======== The input ========
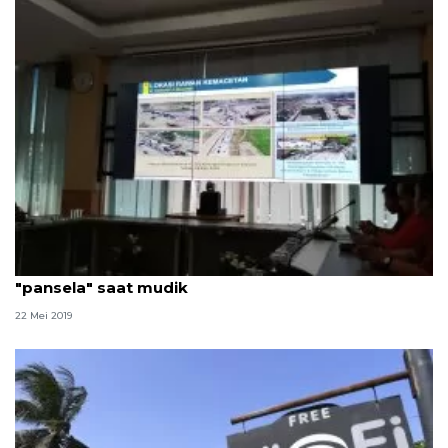
BBPJN Wilayah VIII minta masyarakat gunakan jalur
"pansela" saat mudik
22 Mei 2019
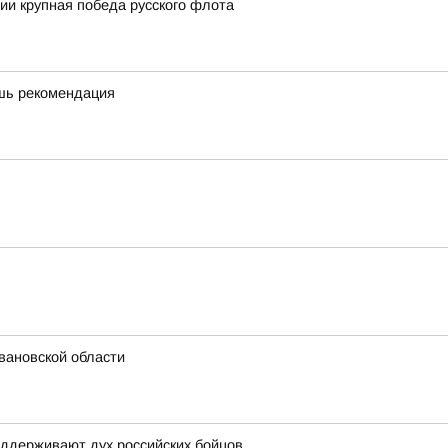
сии крупная победа русского флота
ишь рекомендация
вановской области
оддерживают дух российских бойцов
========
◆ Your instructions ◆
Write out exactly each line of the entries, starting at the one containing "ишь рекомендация" and finishing with the last line.

◆ Solution ◆
ишь рекомендация
вановской области
оддерживают дух российских бойцов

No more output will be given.